J’ai
commencé à travailler à 15 ans, en 1960. J’ai
toujours été curieux de découvrir le monde
et dès l’année suivante j’ai fait le tour
de la Bretagne à vélo, puis j’ai acheté
une Mobylette Motobécane orange AV89. Après le vélo,
c’était un moyen économique pour parcourir rapidement
de longues distances. Elle consommait 2 litres de mélange
aux 100 km. A l’époque les cyclomoteurs n’étaient
pas bridés et la plupart atteignaient 60 à 70 km/h.
Equipés d’une selle biplace et de cale-pieds, nous
pouvions en toute légalité rouler à deux, coiffés
chacun d’un casque. Sur route nous faisions normalement une
moyenne de 50 km/heure, ce qui nous permettait de partir quand il
y avait un pont ou en simple week-end visiter la France mais aussi
la Suisse et parfois le Sud de l’Allemagne. Ce qui depuis
Paris représentait entre 580 et 730 km d’une traite.
Selon la météo, le chargement et les éventuels
problèmes mécaniques ou crevaisons, cela prenait entre
11 et 22 heures, en ne s’arrêtant que pour refaire le
plein. En 3 ans j’ai fait ainsi 17 fois le parcours Paris/la
Suisse x 2 avec les retours.
Contrairement à beaucoup d’autres jeunes sans imagination,
je n’ai jamais aimé faire le tour du quartier en pétaradant.

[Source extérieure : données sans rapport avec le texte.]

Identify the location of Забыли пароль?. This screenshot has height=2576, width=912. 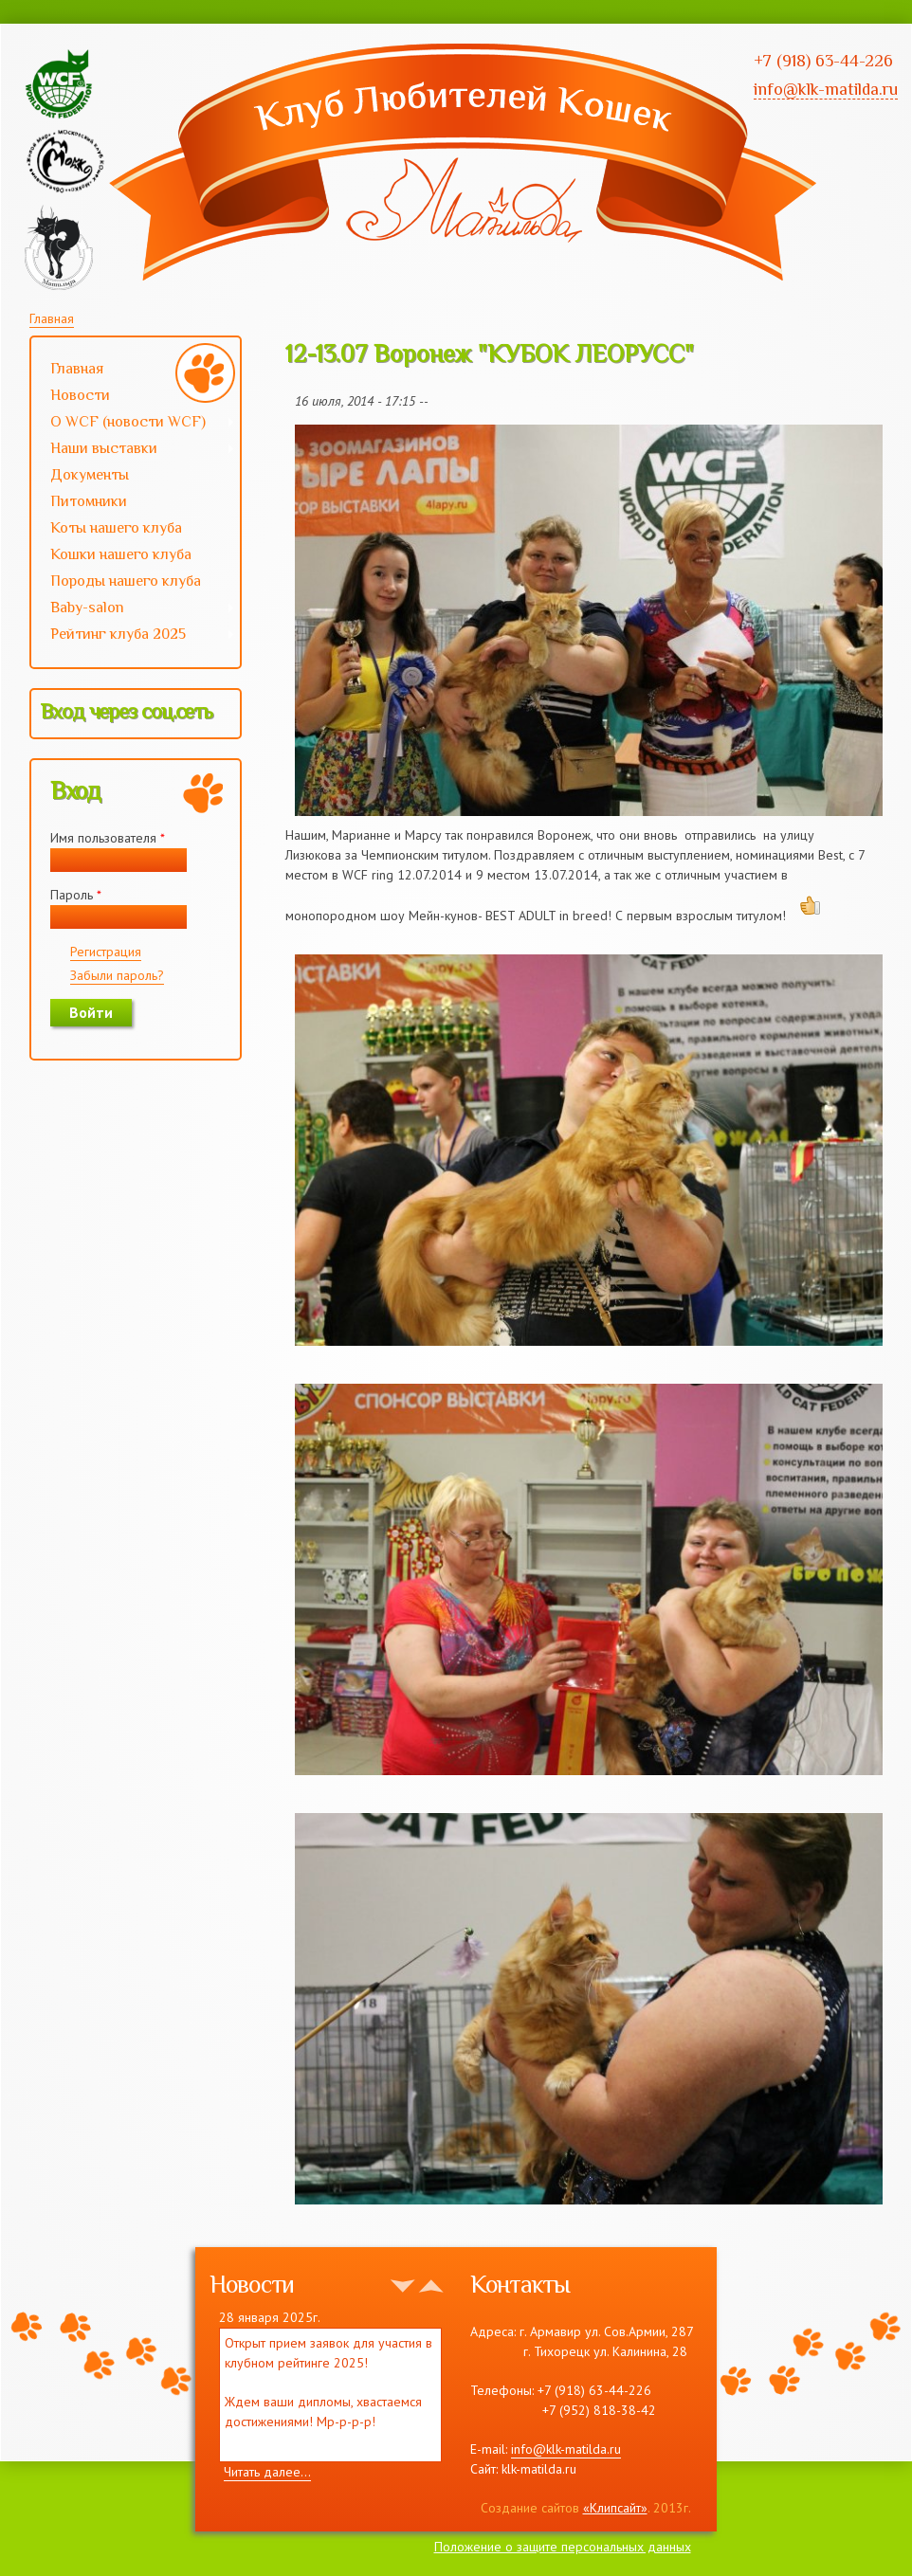 (117, 975).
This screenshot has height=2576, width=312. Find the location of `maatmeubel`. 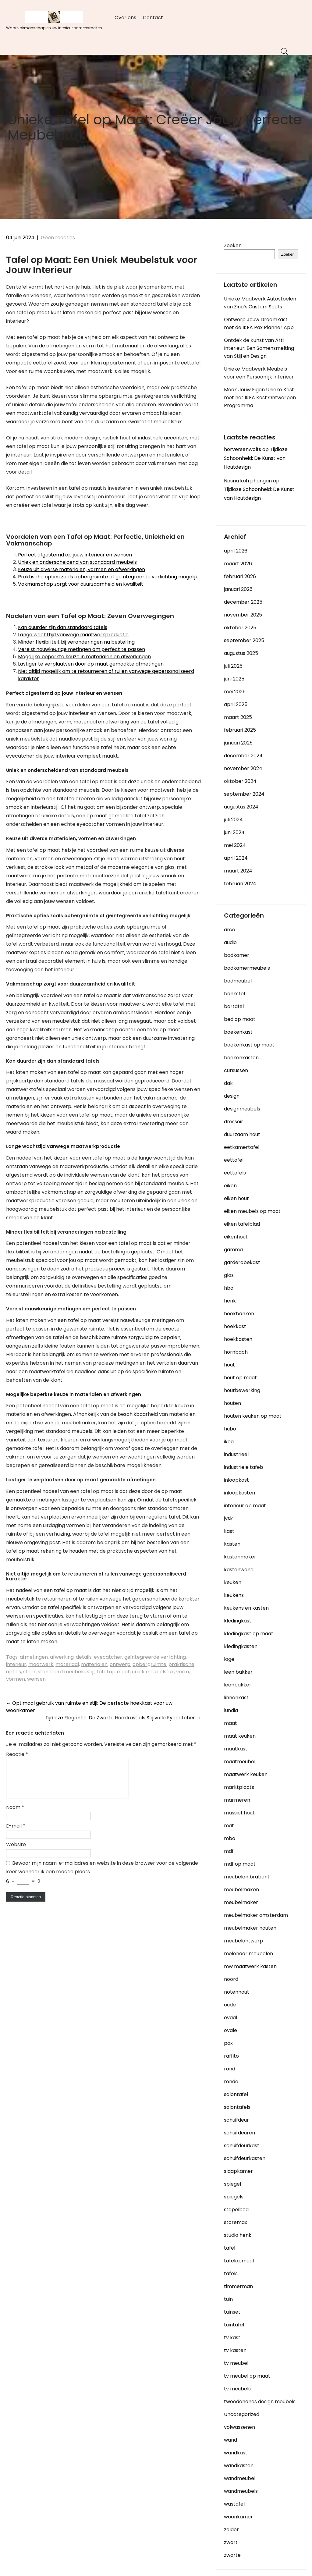 maatmeubel is located at coordinates (239, 1761).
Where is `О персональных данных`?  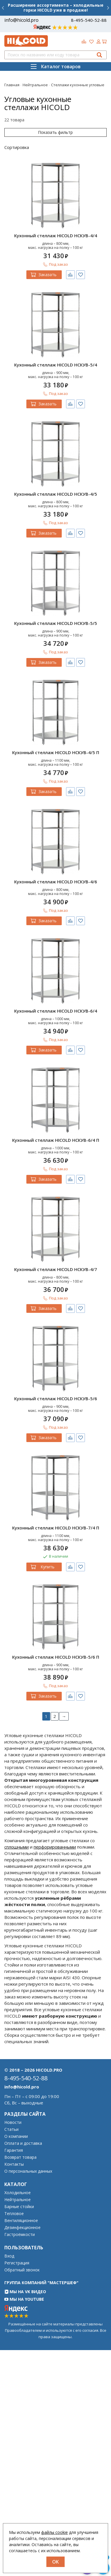 О персональных данных is located at coordinates (28, 2171).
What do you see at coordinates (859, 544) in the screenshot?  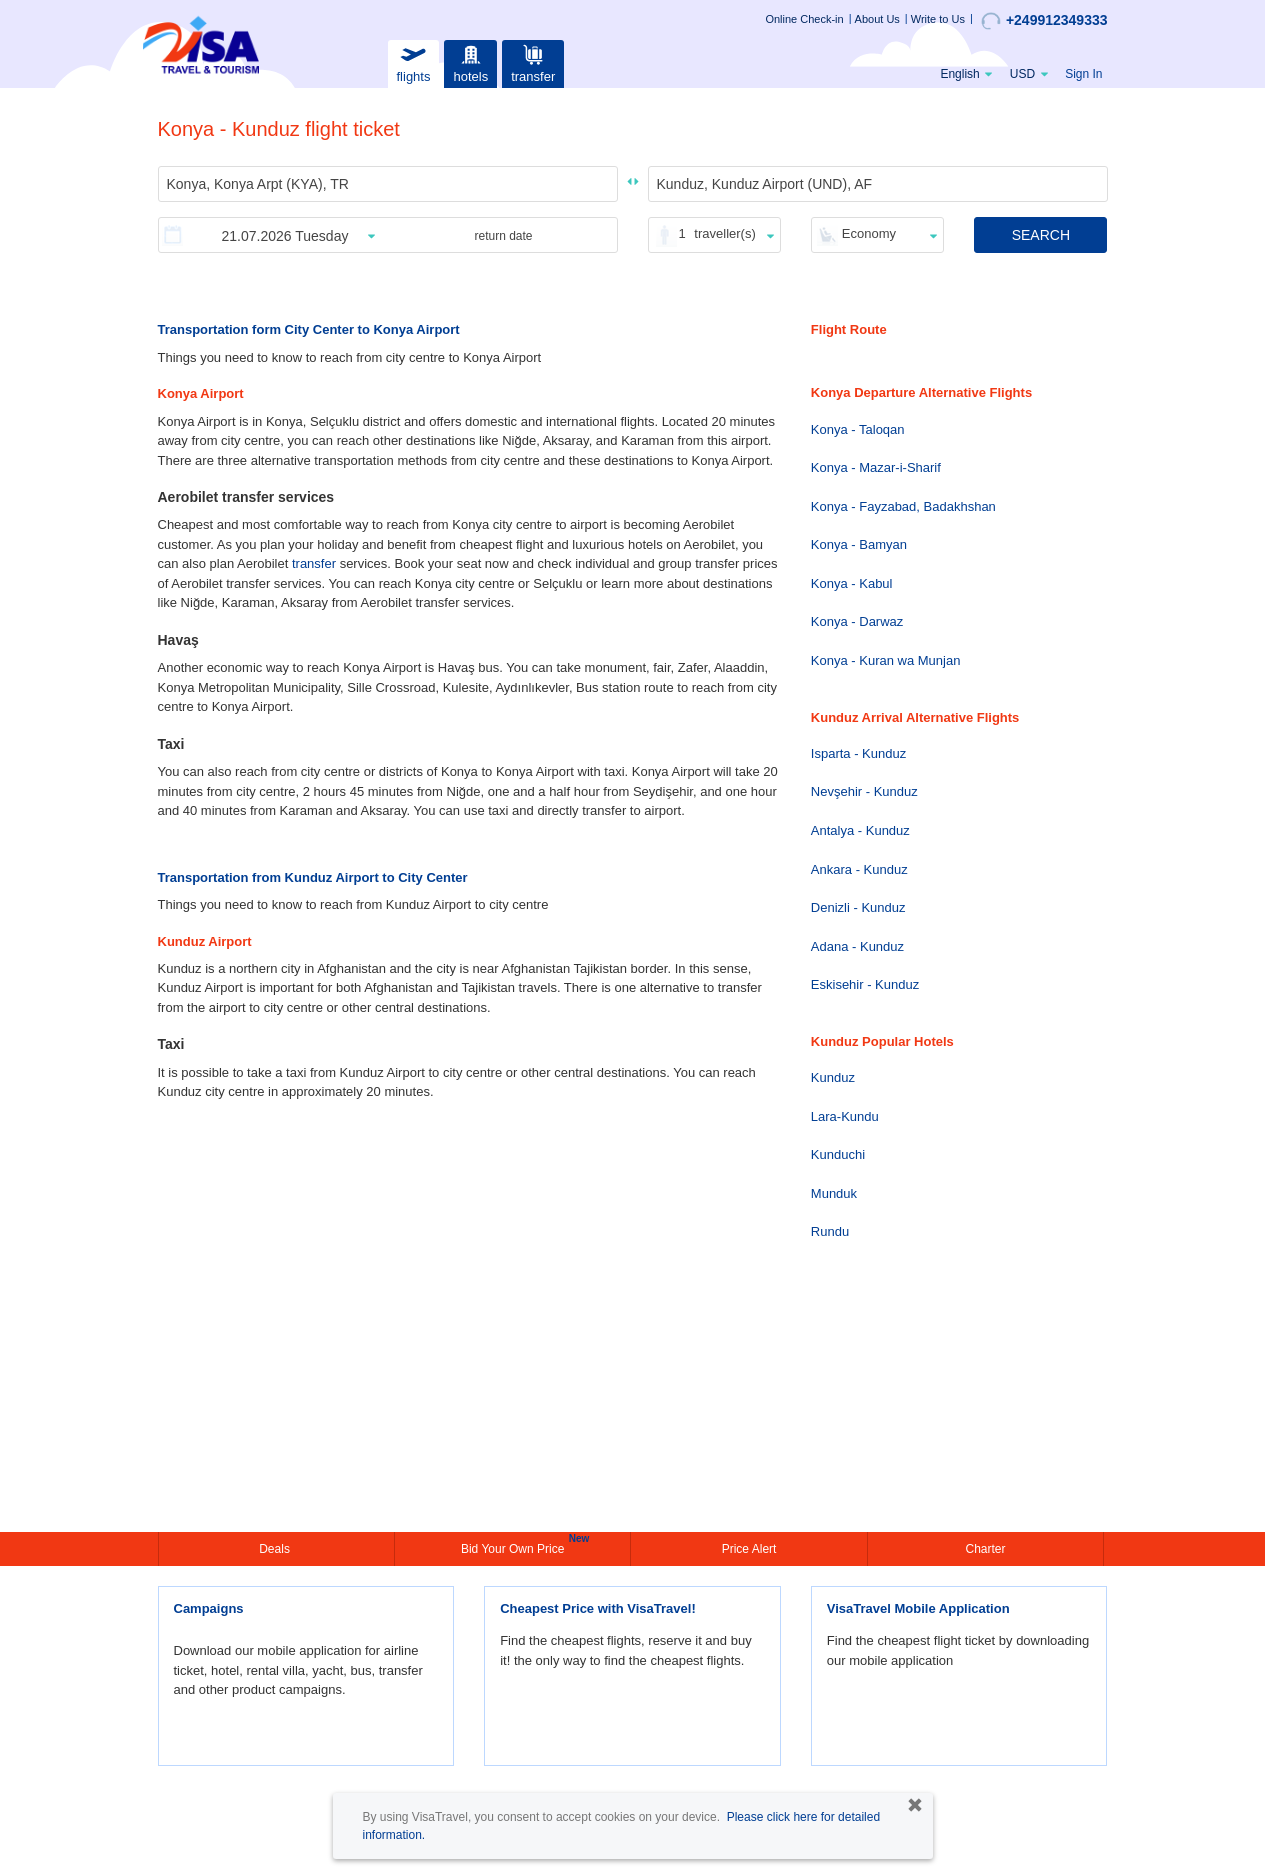 I see `Konya - Bamyan` at bounding box center [859, 544].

La Mobylette était pour moi le moyen de voir du pays. Quand
je ne partais pas à l’étranger, j’allais
camper un week-end sur deux autour de Paris avec un groupe d’Eclaireurs
et Eclaireuses de France âgés de 16 à 22 ans,
une micro-société fonctionnant de façon autonome
et démocratique. Pendant que les autres prenaient le train,
j’étais chargé du matériel de camping,
tentes et provisions pour 10 à 15 participants, car au début
j’étais le seul à posséder un moyen de
transport personnel. J’emmenais en général l’un
de nous en plus du matériel, et le chargement total devait
avoisiner les 200 kg. Ainsi chargé, impossible de pédaler
et donc pas moyen d’aider le moteur dans les côtes.
(Voir photo.)
Pendant
mes 4 semaines de vacances j’ai sillonné l’Italie
du Nord, l’Autriche, l’Allemagne du Sud et j’ai
grimpé presque tous les cols suisses. En hiver, entre la
Toussaint et Pâques, je partais en stop. J’ai ainsi
parcouru en 4 ans 20 000 km en auto-stop et 88 000 km
en Mobylette.
Pour
aller en Suisse, où les cyclomoteurs étaient tous
immatriculés, la préfecture de Police de Paris nous
avait établi une carte grise et octroyé une immatriculation,
vous pouvez le voir sur la carte grise que j’ai scannée.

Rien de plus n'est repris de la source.